Dúvidas em crescendo, nos bastidores da indústria. No plano imediato, e pensando já nas amostras dos vinhos de 2014, a generalidade dos especialistas inclina-se para uma descida dos preços. Com um argumento básico, o crítico que Parker nomeou para o substituir na tarefa, há dúzia e meia de anos que prova Bordéus e sempre deu notas mais baixas que o seu mentor. Neal Martin é conhecido por isso. Logo, a notas inferiores devem corresponder preços mais baixos.
Vale a pena lembrar, as amostras da última colheita serão já classificadas por Neal Martin, enquanto Parker se debruça sobre a recém engarrafada colheita de 2012 e termina uma retrospetiva sobre os inflacionados 2005. Goste-se ou não, o seu sistema de 100 pontos há mais de 30 anos que serve de bitola ao mercado, influenciando as cotações desde 1978, primeiro ano em que pontuou os vinhos dessa forma. Mais concretamente, desde 1982, quando o crítico de Maryland vaticinou um futuro brilhante para essa colheita.

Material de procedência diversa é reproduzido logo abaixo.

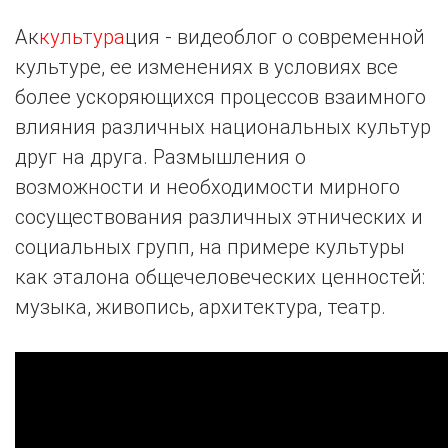
Ак
культура
ция - видеоблог о современной
культуре, ее изменениях в условиях все
более ускоряющихся процессов взаимного
влияния различных национальных культур
друг на друга. Размышления о
возможности и необходимости мирного
сосуществования различных этнических и
социальных групп, на примере культуры
как эталона общечеловеческих ценностей:
музыка, живопись, архитектура, театр.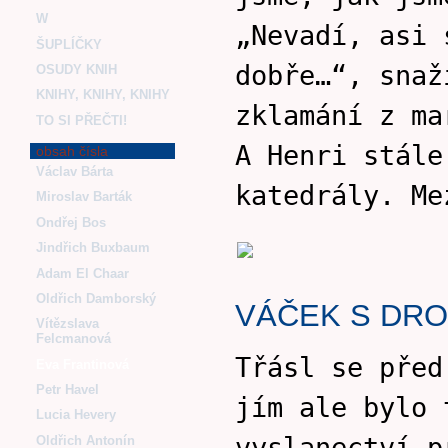
W
„Nevadí, asi 
ŠUPLÍČKY
dobře…“, snaž
OSUDY KNIH
KNIHY, KNIHY, KNIHY
zklamání z ma
TO SI PŘEČTI!
A Henri stále
obsah čísla
Václav Bárta
katedrály. Me
Miroslav Barták
Ondřej Bos
Jindřich Buxbaum
Adam El Chaar
Oldřich Damborský
VÁČEK S DR
Vítězslava
Felcmanová
Třásl se před
Eva Frantinová
Petr Havel
jím ale bylo 
Lucia Hevery
vyslanectví p
Oldřich Antonín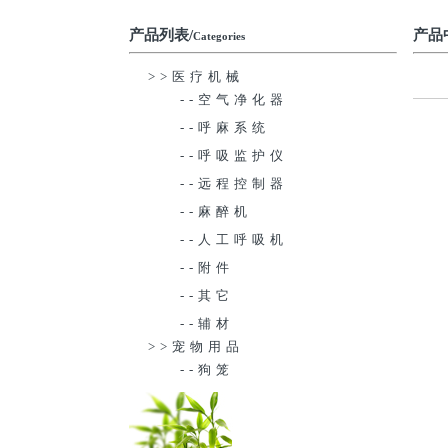
产品列表/
产品
Categories
>>医疗机械
--空气净化器
--呼麻系统
--呼吸监护仪
--远程控制器
--麻醉机
--人工呼吸机
--附件
--其它
--辅材
>>宠物用品
--狗笼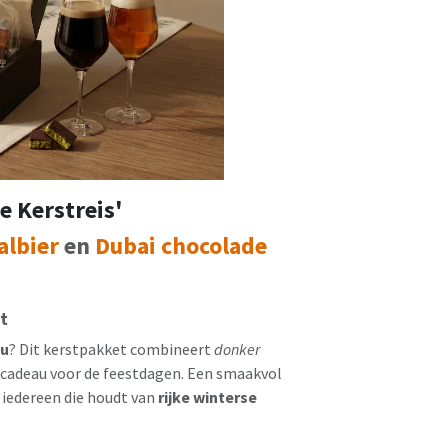
 Kerstreis'
albier
en
Dubai chocolade
t
au
? Dit kerstpakket combineert
donker
ol cadeau voor de feestdagen. Een smaakvol
 iedereen die houdt van
rijke winterse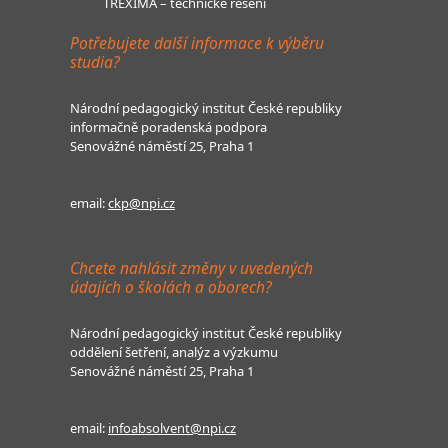
TREXIMA – technické řešení
Potřebujete další informace k výběru
studia?
Národní pedagogický institut České republiky
informačně poradenská podpora
Senovážné náměstí 25, Praha 1
email:
ckp@npi.cz
Chcete nahlásit změny v uvedených
údajích o školách a oborech?
Národní pedagogický institut České republiky
oddělení šetření, analýz a výzkumu
Senovážné náměstí 25, Praha 1
email:
infoabsolvent@npi.cz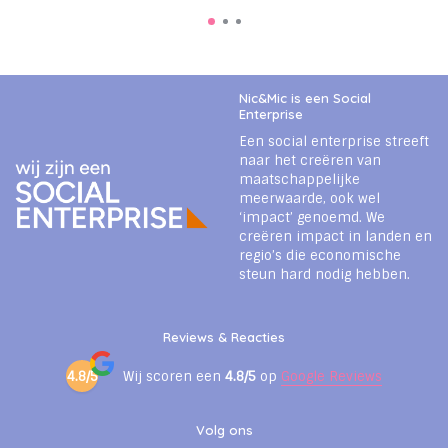
Nic&Mic is een Social
Enterprise
Een social enterprise streeft
naar het creëren van
maatschappelijke
meerwaarde, ook wel
‘impact’ genoemd. We
creëren impact in landen en
regio’s die economische
steun hard nodig hebben.
Reviews & Reacties
4.8/5
Wij scoren een
4.8/5
op
Google Reviews
Volg ons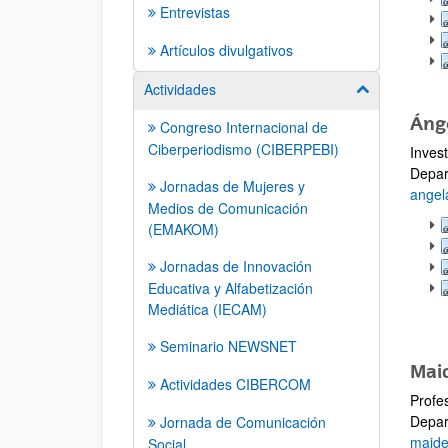
Entrevistas
Artículos divulgativos
Actividades
Mostrar/ocult
Ánge
Congreso Internacional de
Ciberperiodismo (CIBERPEBI)
Inves
Depar
Jornadas de Mujeres y
angel
Medios de Comunicación
(EMAKOM)
Jornadas de Innovación
Educativa y Alfabetización
Mediática (IECAM)
Seminario NEWSNET
Maid
Actividades CIBERCOM
Profe
Depar
Jornada de Comunicación
maide
Social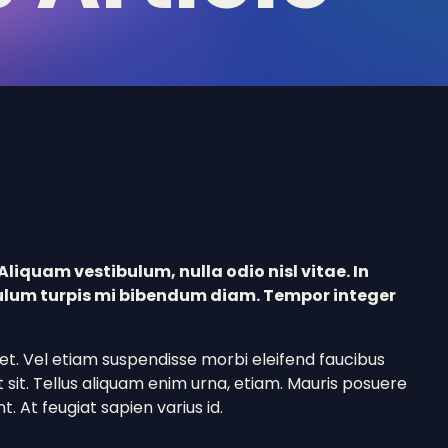
Aliquam vestibulum, nulla odio nisl vitae. In
ulum turpis mi bibendum diam. Tempor integer
 amet. Vel etiam suspendisse morbi eleifend faucibus
t sit. Tellus aliquam enim urna, etiam. Mauris posuere
t. At feugiat sapien varius id.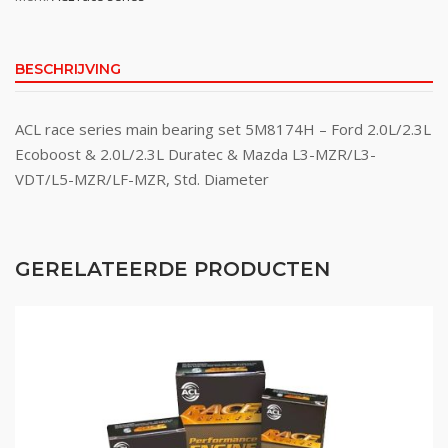
BESCHRIJVING
ACL race series main bearing set 5M8174H – Ford 2.0L/2.3L
Ecoboost & 2.0L/2.3L Duratec & Mazda L3-MZR/L3-
VDT/L5-MZR/LF-MZR, Std. Diameter
GERELATEERDE PRODUCTEN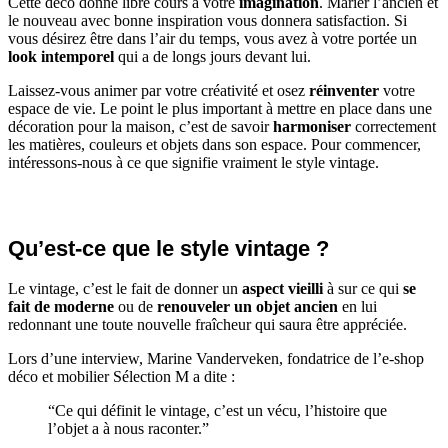
Cette déco donne libre cours à votre
imagination
. Marier l’ancien et
le nouveau avec bonne inspiration vous donnera satisfaction. Si
vous désirez être dans l’air du temps, vous avez à votre portée un
look intemporel
qui a de longs jours devant lui.
Laissez-vous animer par votre créativité et osez
réinventer
votre
espace de vie. Le point le plus important à mettre en place dans une
décoration pour la maison, c’est de savoir
harmoniser
correctement
les matières, couleurs et objets dans son espace. Pour commencer,
intéressons-nous à ce que signifie vraiment le style vintage.
Qu’est-ce que le style vintage ?
Le vintage, c’est le fait de donner un
aspect
vieilli
à sur ce qui
se
fait de moderne
ou de
renouveler un objet ancien
en lui
redonnant une toute nouvelle fraîcheur qui saura être appréciée.
Lors d’une interview, Marine Vanderveken, fondatrice de l’e-shop
déco et mobilier Sélection M a dite :
“Ce qui définit le vintage, c’est un vécu, l’histoire que
l’objet a à nous raconter.”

Agora, sem Parker, os especialistas estão convencidos que a cotação dos vinhos ainda em barrica acabará por refletir uma eventual descida das notas publicadas na Wine Advocate. Isto, dando por adquirida a avareza de Martin na distribuição de pontos. A essa opinião, acrescentamos nós, não é alheio o facto da maioria dos ditos especialistas serem, quase todos eles, parte interessada no “negócio”.
Comerciantes ou importadores de renome, ouvidos pela imprensa enquanto especialistas, é natural que advoguem essa eventual descida de preços. Poderão não só comprar melhor como aliciar desde já os apreciadores. Alguns, especulam inclusive com a possibilidade das novas colheitas pontuadas por Martin terem mais tarde as suas notas revistas em alta por… Robert Parker. Não sendo de descurar a hipótese do preço subir de facto, dois anos depois, por enquanto esse raciocínio é pura especulação.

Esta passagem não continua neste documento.